École de Football Saint-Christophe
- Founded: 1971
- Ground: Municipal Stadium Les Condémines Saint-Christophe, Italy
| Home colours | Away colours |

= École de Football Saint-Christophe =

Italian football club

École de Football Saint-Christophe (usually referred to as Saint-Christophe) is an Italian association football club, based in Saint-Christophe, Aosta Valley.

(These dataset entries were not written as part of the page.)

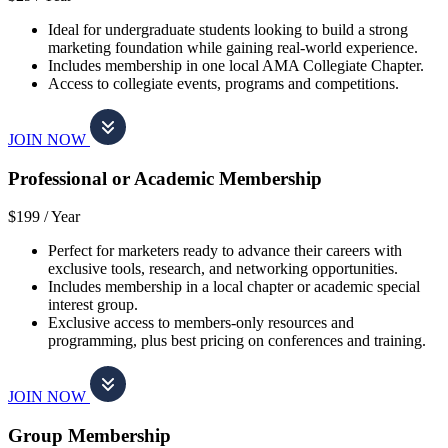
Ideal for undergraduate students looking to build a strong
marketing foundation while gaining real-world experience.
Includes membership in one local AMA Collegiate Chapter.
Access to collegiate events, programs and competitions.
JOIN NOW
Professional or Academic Membership
$199 /
Year
Perfect for marketers ready to advance their careers with
exclusive tools, research, and networking opportunities.
Includes membership in a local chapter or academic special
interest group.
Exclusive access to members-only resources and
programming, plus best pricing on conferences and training.
JOIN NOW
Group Membership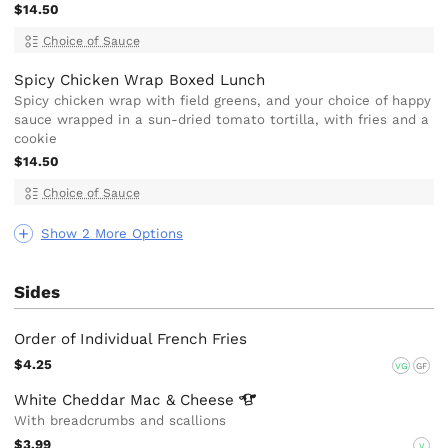
$14.50
Choice of Sauce
Spicy Chicken Wrap Boxed Lunch
Spicy chicken wrap with field greens, and your choice of happy
sauce wrapped in a sun-dried tomato tortilla, with fries and a
cookie
$14.50
Choice of Sauce
Show 2 More Options
Sides
Order of Individual French Fries
$4.25
VG
GF
White Cheddar Mac &
Cheese
With breadcrumbs and scallions
$3.99
V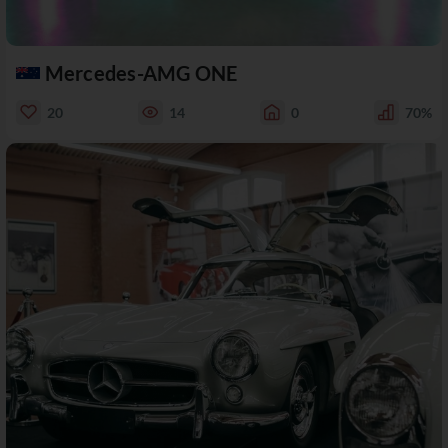
Mercedes-AMG ONE
20
14
0
70%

Saint-Christophe plays in Seconda Categoria.

==History==
===Foundation===
The club is the main football team of sports club Unione Polisportiva Saint-Christophe A.S.D. that was founded in 1971 as Saint-Christophe Calcio and includes also sections of athletic and tennis.

In summer 2010, the club, that had just been promoted for the first time from Eccellenza Piedmont and Aosta Valley to Serie D, changed its name to the current one, in memory of the former main team in the region, Valle d'Aosta Calcio, that just went bankrupt.

In the 2010–11 season the club gains access to the promotion play-off for Lega Pro Seconda Divisione, where it is beaten and eliminated by Rimini with the result of 3–1 in the last match of "Triangular 2" in the third round.

In the 2011–12 Serie D season, Vallée d'Aoste was promoted for the first time to Lega Pro Seconda Divisione. The club changed its name to the current one in order to represent the whole Aosta Valley.

The club was dissolved in 2016 and newly founded in 2023 as École de Football Saint-Christophe, starting from Terza Categoria.

==Colors and badge==
The team's colors are white and claret.